• **Your assignment**
Report every line below that holds the word "Datganiad".

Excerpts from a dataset
○ ○ ○ ○
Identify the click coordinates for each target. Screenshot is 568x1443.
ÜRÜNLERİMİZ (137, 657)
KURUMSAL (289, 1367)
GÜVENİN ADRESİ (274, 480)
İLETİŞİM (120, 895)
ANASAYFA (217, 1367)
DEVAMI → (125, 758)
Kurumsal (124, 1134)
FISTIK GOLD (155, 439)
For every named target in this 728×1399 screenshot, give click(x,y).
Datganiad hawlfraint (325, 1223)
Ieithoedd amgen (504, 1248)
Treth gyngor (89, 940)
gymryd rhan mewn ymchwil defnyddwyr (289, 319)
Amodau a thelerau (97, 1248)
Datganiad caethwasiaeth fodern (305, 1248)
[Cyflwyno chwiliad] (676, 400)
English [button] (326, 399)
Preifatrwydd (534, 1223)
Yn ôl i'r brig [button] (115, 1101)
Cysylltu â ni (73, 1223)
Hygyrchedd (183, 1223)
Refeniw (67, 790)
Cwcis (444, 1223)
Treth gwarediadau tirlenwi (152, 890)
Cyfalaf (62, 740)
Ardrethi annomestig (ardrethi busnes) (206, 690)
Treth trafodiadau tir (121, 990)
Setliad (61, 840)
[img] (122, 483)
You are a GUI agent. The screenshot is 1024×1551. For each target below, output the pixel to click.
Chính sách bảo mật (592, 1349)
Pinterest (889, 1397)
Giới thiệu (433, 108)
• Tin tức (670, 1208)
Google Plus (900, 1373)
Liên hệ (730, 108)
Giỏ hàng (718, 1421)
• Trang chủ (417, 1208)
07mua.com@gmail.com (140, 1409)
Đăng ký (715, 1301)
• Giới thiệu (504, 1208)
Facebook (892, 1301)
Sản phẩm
○ ○ ○ ○
• **Exercise response**
Datganiad hawlfraint (325, 1223)
Datganiad caethwasiaeth fodern (305, 1248)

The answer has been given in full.